Task statement: Copy every line from the records below that holds the word "label".

[Task inputs]

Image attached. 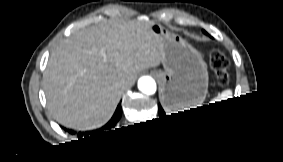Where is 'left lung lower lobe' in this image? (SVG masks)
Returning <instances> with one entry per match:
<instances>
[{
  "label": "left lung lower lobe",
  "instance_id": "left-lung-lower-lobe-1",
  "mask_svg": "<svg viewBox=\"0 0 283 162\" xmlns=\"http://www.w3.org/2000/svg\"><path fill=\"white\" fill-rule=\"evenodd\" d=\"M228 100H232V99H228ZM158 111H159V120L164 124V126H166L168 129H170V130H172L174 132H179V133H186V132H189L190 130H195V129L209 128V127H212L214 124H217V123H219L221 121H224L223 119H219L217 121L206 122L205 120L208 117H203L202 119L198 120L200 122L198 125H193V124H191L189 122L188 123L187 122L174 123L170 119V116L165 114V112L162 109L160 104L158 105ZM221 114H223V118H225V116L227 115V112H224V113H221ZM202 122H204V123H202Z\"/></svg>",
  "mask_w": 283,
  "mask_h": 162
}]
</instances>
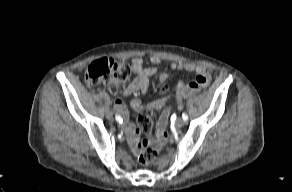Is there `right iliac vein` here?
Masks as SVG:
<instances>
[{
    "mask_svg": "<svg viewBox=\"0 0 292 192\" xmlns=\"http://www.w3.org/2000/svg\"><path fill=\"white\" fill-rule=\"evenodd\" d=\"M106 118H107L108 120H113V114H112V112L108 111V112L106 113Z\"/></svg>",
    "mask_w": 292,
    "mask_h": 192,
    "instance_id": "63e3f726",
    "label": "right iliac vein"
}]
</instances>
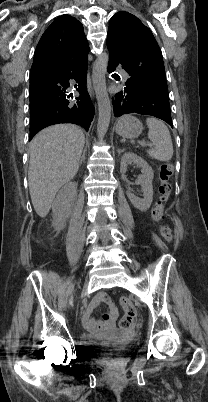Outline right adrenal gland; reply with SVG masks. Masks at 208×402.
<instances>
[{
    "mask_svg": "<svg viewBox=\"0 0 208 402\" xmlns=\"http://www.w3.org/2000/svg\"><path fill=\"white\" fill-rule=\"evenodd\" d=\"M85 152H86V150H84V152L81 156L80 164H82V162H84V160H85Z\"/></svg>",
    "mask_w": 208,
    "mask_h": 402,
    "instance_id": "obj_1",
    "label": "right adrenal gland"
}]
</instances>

[/Task inputs]

Worked solution:
  "label": "left lung lower lobe",
    "label": "right iliac vein"
    "label": "right adrenal gland"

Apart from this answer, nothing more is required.